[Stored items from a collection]
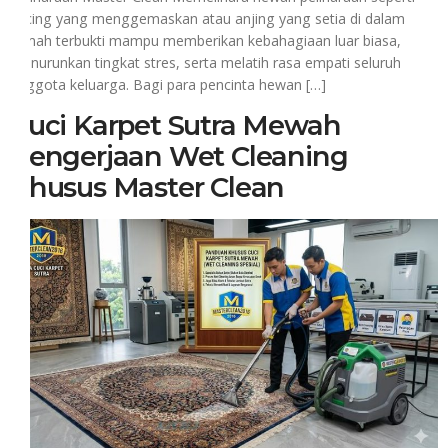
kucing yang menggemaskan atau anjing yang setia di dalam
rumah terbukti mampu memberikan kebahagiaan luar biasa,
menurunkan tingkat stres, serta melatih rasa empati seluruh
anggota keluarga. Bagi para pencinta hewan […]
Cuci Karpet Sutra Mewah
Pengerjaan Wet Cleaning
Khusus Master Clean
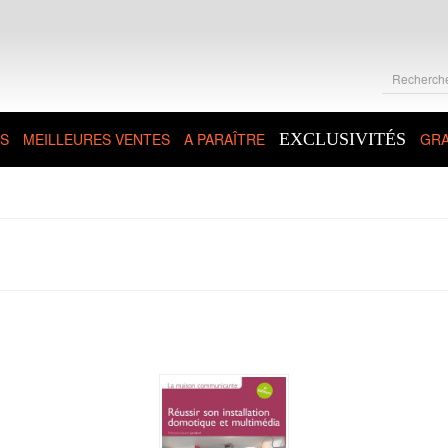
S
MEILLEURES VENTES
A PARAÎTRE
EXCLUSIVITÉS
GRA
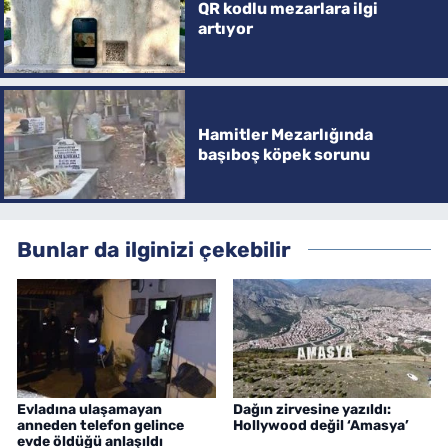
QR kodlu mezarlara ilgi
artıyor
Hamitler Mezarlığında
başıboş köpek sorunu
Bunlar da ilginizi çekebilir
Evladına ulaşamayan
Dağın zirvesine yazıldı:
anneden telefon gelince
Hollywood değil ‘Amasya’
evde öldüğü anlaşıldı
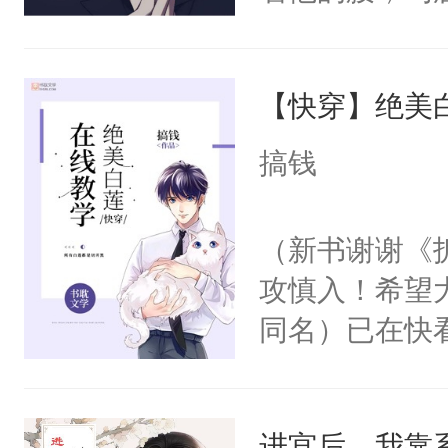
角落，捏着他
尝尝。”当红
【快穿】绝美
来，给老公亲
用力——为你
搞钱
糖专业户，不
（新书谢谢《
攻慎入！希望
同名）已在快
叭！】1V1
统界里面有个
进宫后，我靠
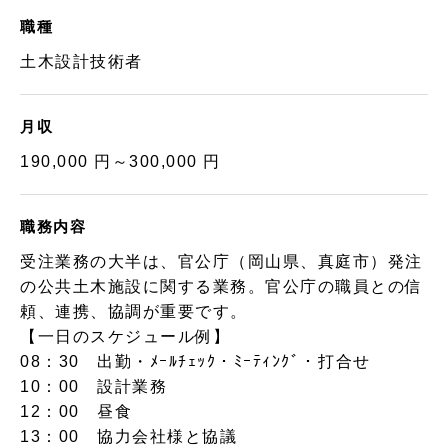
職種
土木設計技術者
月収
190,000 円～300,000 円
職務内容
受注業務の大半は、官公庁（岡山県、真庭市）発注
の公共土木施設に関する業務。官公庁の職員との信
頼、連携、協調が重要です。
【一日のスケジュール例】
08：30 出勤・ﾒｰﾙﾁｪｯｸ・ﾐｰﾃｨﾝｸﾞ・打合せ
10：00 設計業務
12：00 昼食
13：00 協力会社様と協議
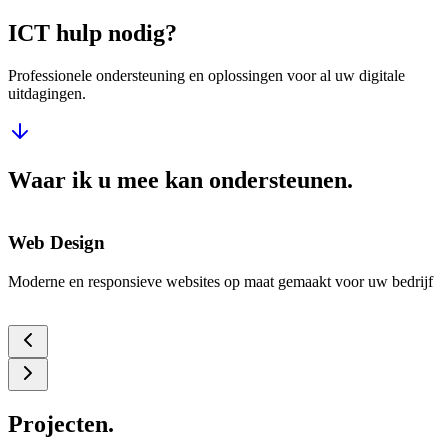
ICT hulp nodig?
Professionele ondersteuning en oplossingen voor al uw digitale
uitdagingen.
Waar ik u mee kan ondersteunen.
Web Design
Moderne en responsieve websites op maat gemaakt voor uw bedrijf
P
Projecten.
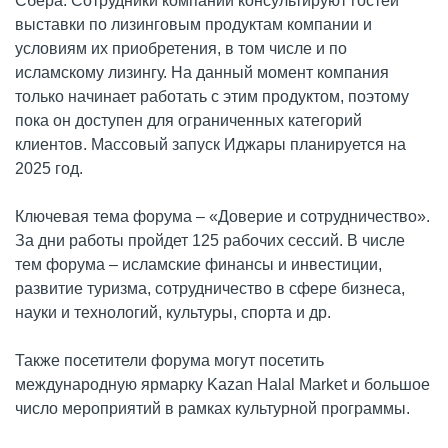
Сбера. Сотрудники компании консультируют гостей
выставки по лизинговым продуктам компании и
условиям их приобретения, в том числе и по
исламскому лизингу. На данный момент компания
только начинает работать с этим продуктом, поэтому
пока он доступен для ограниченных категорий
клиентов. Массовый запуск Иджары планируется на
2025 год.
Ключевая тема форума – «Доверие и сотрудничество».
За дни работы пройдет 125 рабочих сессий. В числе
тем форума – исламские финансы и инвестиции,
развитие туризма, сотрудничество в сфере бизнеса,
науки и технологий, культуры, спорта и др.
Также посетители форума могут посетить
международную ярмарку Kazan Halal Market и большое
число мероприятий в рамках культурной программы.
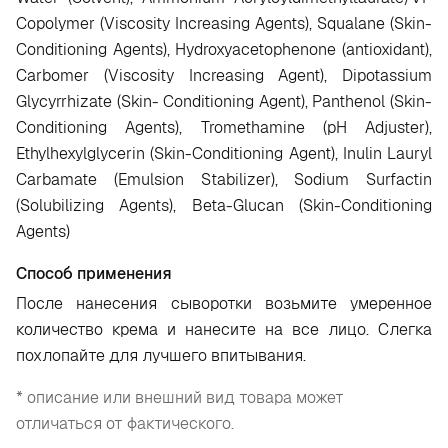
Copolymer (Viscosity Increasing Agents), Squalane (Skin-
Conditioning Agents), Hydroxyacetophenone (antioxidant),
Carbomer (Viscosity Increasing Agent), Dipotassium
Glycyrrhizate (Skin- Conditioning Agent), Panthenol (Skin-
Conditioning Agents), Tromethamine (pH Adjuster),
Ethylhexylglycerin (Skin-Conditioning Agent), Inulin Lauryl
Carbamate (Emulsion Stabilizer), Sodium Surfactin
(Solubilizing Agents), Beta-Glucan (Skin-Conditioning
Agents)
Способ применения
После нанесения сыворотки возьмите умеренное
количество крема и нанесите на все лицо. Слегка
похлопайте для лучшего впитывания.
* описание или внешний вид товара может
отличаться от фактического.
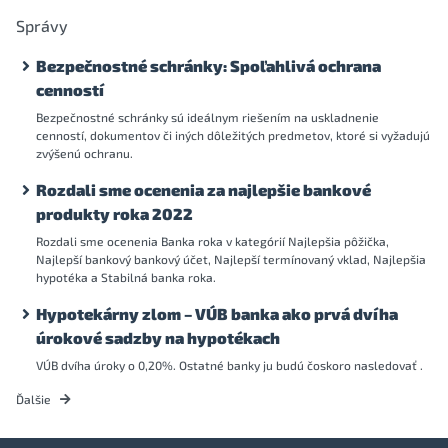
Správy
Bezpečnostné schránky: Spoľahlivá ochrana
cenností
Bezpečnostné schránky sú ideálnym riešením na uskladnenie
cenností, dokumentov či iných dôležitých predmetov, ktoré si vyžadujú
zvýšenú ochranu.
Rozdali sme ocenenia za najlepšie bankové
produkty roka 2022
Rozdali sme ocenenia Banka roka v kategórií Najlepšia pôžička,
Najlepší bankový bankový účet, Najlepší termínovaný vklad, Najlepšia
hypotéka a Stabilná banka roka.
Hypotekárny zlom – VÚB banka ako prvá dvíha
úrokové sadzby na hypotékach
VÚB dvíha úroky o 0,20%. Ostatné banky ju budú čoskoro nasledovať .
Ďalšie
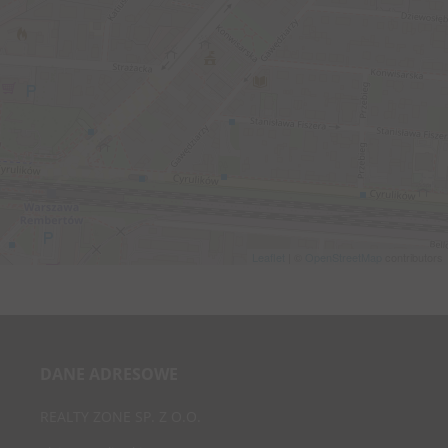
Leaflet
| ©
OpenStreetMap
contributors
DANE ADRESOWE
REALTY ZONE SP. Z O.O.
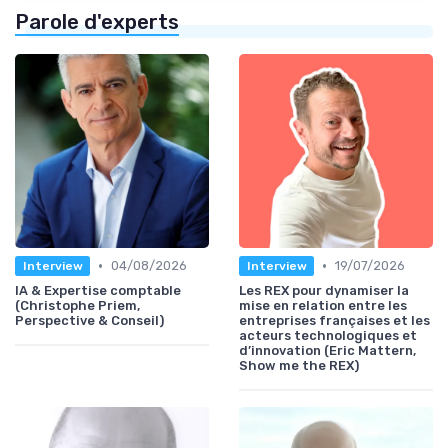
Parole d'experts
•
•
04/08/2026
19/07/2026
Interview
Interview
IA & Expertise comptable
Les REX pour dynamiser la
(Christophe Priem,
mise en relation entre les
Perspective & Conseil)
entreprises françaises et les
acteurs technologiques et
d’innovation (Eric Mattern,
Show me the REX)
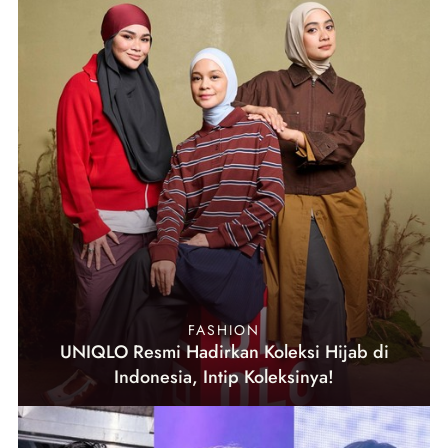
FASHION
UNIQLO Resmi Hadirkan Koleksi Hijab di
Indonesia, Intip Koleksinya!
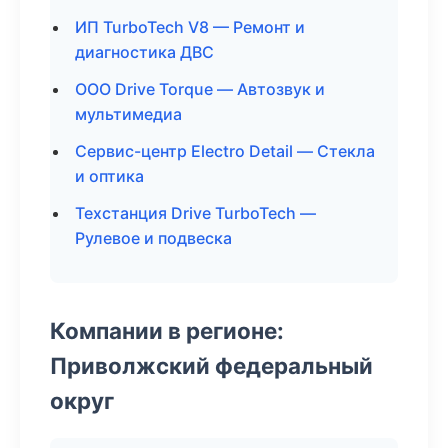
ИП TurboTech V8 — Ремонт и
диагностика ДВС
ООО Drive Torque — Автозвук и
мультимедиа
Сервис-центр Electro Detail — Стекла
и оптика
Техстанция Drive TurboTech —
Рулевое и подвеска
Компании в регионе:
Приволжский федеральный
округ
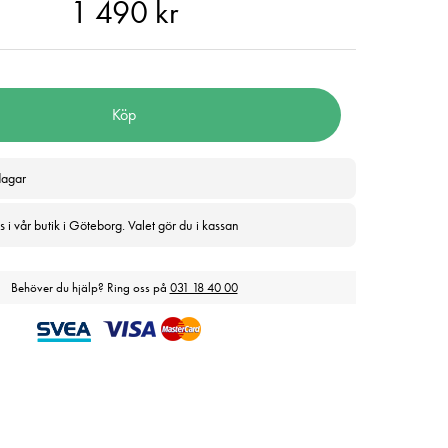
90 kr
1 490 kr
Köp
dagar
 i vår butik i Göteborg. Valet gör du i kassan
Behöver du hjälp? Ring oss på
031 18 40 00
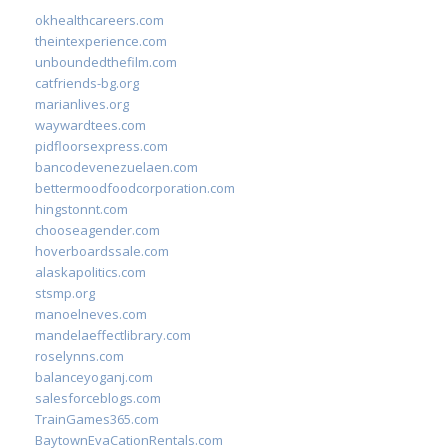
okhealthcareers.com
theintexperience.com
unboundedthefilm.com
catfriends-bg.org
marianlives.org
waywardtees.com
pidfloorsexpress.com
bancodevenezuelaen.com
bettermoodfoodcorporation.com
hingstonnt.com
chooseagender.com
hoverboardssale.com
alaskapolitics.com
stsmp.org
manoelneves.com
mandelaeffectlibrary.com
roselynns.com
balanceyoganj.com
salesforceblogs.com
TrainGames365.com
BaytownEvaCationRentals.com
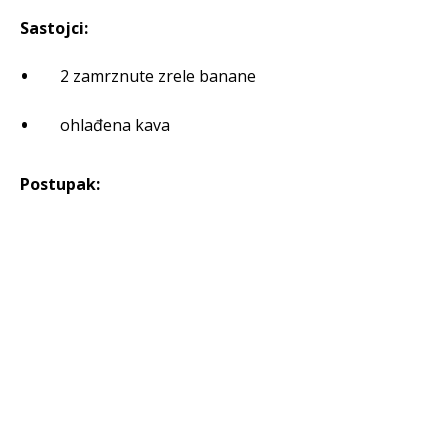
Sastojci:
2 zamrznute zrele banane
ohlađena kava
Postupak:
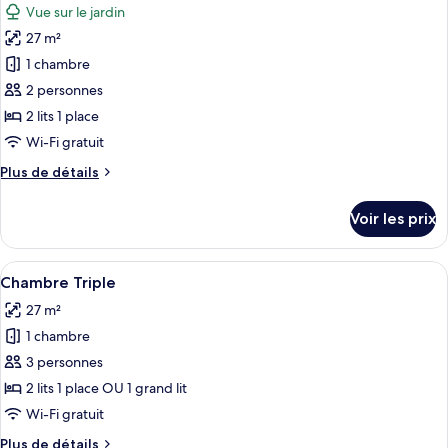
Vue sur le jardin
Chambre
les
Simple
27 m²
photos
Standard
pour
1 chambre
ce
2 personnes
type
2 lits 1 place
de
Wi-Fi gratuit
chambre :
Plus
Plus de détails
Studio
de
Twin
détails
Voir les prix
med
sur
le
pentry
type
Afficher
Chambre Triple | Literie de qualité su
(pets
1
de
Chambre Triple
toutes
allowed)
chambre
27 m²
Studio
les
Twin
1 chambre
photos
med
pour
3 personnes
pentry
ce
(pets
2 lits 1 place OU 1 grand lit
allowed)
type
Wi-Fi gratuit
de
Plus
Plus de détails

◆ **YOUR INSTRUCTIONS**
Extract the entries in full, exactly as they are, minus the pictures.

◆ **EXERCISE OUTPUT**
kucing yang menggemaskan atau anjing yang setia di dalam
rumah terbukti mampu memberikan kebahagiaan luar biasa,
menurunkan tingkat stres, serta melatih rasa empati seluruh
anggota keluarga. Bagi para pencinta hewan […]
Cuci Karpet Sutra Mewah
Pengerjaan Wet Cleaning
Khusus Master Clean
S
MEILLEURES VENTES
A PARAÎTRE
EXCLUSIVITÉS
GRA
QR kodlu mezarlara ilgi
artıyor
Hamitler Mezarlığında
başıboş köpek sorunu
Bunlar da ilginizi çekebilir
Evladına ulaşamayan
Dağın zirvesine yazıldı:
anneden telefon gelince
Hollywood değil ‘Amasya’
evde öldüğü anlaşıldı
角落，捏着他
尝尝。”当红
【快穿】绝美
来，给老公亲
用力——为你
搞钱
糖专业户，不
（新书谢谢《
攻慎入！希望
同名）已在快
叭！】1V1
统界里面有个
进宫后，我靠
職種
土木設計技術者
月収
190,000 円～300,000 円
職務内容
受注業務の大半は、官公庁（岡山県、真庭市）発注
の公共土木施設に関する業務。官公庁の職員との信
頼、連携、協調が重要です。
【一日のスケジュール例】
08：30 出勤・ﾒｰﾙﾁｪｯｸ・ﾐｰﾃｨﾝｸﾞ・打合せ
10：00 設計業務
12：00 昼食
13：00 協力会社様と協議
ICT hulp nodig?
Professionele ondersteuning en oplossingen voor al uw digitale
uitdagingen.
Waar ik u mee kan ondersteunen.
Web Design
Moderne en responsieve websites op maat gemaakt voor uw bedrijf
P
Projecten.
Сбера. Сотрудники компании консультируют гостей
выставки по лизинговым продуктам компании и
условиям их приобретения, в том числе и по
исламскому лизингу. На данный момент компания
только начинает работать с этим продуктом, поэтому
пока он доступен для ограниченных категорий
клиентов. Массовый запуск Иджары планируется на
2025 год.
Ключевая тема форума – «Доверие и сотрудничество».
За дни работы пройдет 125 рабочих сессий. В числе
тем форума – исламские финансы и инвестиции,
развитие туризма, сотрудничество в сфере бизнеса,
науки и технологий, культуры, спорта и др.
Также посетители форума могут посетить
международную ярмарку Kazan Halal Market и большое
число мероприятий в рамках культурной программы.
Copolymer (Viscosity Increasing Agents), Squalane (Skin-
Conditioning Agents), Hydroxyacetophenone (antioxidant),
Carbomer (Viscosity Increasing Agent), Dipotassium
Glycyrrhizate (Skin- Conditioning Agent), Panthenol (Skin-
Conditioning Agents), Tromethamine (pH Adjuster),
Ethylhexylglycerin (Skin-Conditioning Agent), Inulin Lauryl
Carbamate (Emulsion Stabilizer), Sodium Surfactin
(Solubilizing Agents), Beta-Glucan (Skin-Conditioning
Agents)
Способ применения
После нанесения сыворотки возьмите умеренное
количество крема и нанесите на все лицо. Слегка
похлопайте для лучшего впитывания.
* описание или внешний вид товара может
отличаться от фактического.
Správy
Bezpečnostné schránky: Spoľahlivá ochrana
cenností
Bezpečnostné schránky sú ideálnym riešením na uskladnenie
cenností, dokumentov či iných dôležitých predmetov, ktoré si vyžadujú
zvýšenú ochranu.
Rozdali sme ocenenia za najlepšie bankové
produkty roka 2022
Rozdali sme ocenenia Banka roka v kategórií Najlepšia pôžička,
Najlepší bankový bankový účet, Najlepší termínovaný vklad, Najlepšia
hypotéka a Stabilná banka roka.
Hypotekárny zlom – VÚB banka ako prvá dvíha
úrokové sadzby na hypotékach
VÚB dvíha úroky o 0,20%. Ostatné banky ju budú čoskoro nasledovať .
Ďalšie
Leaflet
| ©
OpenStreetMap
contributors
DANE ADRESOWE
REALTY ZONE SP. Z O.O.
Parole d'experts
•
•
04/08/2026
19/07/2026
Interview
Interview
IA & Expertise comptable
Les REX pour dynamiser la
(Christophe Priem,
mise en relation entre les
Perspective & Conseil)
entreprises françaises et les
acteurs technologiques et
d’innovation (Eric Mattern,
Show me the REX)
FASHION
UNIQLO Resmi Hadirkan Koleksi Hijab di
Indonesia, Intip Koleksinya!
ИП TurboTech V8 — Ремонт и
диагностика ДВС
ООО Drive Torque — Автозвук и
мультимедиа
Сервис-центр Electro Detail — Стекла
и оптика
Техстанция Drive TurboTech —
Рулевое и подвеска
Компании в регионе:
Приволжский федеральный
округ
90 kr
1 490 kr
Köp
dagar
 i vår butik i Göteborg. Valet gör du i kassan
Behöver du hjälp? Ring oss på
031 18 40 00
okhealthcareers.com
theintexperience.com
unboundedthefilm.com
catfriends-bg.org
marianlives.org
waywardtees.com
pidfloorsexpress.com
bancodevenezuelaen.com
bettermoodfoodcorporation.com
hingstonnt.com
chooseagender.com
hoverboardssale.com
alaskapolitics.com
stsmp.org
manoelneves.com
mandelaeffectlibrary.com
roselynns.com
balanceyoganj.com
salesforceblogs.com
TrainGames365.com
BaytownEvaCationRentals.com
Sastojci:
2 zamrznute zrele banane
ohlađena kava
Postupak:
Vue sur le jardin
Chambre
les
Simple
27 m²
photos
Standard
pour
1 chambre
ce
2 personnes
type
2 lits 1 place
de
Wi-Fi gratuit
chambre :
Plus
Plus de détails
Studio
de
Twin
détails
Voir les prix
med
sur
le
pentry
type
Afficher
Chambre Triple | Literie de qualité su
(pets
1
de
Chambre Triple
toutes
allowed)
chambre
27 m²
Studio
les
Twin
1 chambre
photos
med
pour
3 personnes
pentry
ce
(pets
2 lits 1 place OU 1 grand lit
allowed)
type
Wi-Fi gratuit
de
Plus
Plus de détails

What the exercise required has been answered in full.